Twaddle

The book I was reading was interesting, but very dry, and then the sun had moved around through the sky until it was spread over me like a blanket, and what with one thing and another I fell asleep, sprawled out in the green plastic resin of the pool chair, the heavy leather cover of the Codice Otarolense spread across my belly.

A strange book, that one, supposedly prepared during the time of the Spanish conquest, detailing the more obscure religious practices of the Aztecs, with especial note made of the minor sea cults that thrived on the Pacific coast, full of blood and nihilism. Perhaps it colored my dreams, or perhaps the sun in my face stimulated my brain in unusual ways, I can’t say; certainly they were singular, both in their power and their horror, full of the vast, amorphous blasphemies the Codice discusses and the hideous rites they demanded of their followers. In my sleep it seemed I cried out the ancient unpronounceable Name, and felt glacial consciousness respond.

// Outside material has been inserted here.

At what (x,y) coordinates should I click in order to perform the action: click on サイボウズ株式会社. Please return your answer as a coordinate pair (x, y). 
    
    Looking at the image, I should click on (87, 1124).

When I woke it was raining, a thin, slashing rain that left everything feeling greasy and cold. My first thought was for the Codice; I stuffed in under my shirt and bolted for the cover of the hotel. Of course, it was dark and the light uncertain, and I was as yet but half-awake, but I would swear that there was something lurking in the depths of the pool, something that watched my zigzag progress across the deck; something alien, certainly, and malevolent, but not inimical. Or at least not to me, I fancy. No, not to me.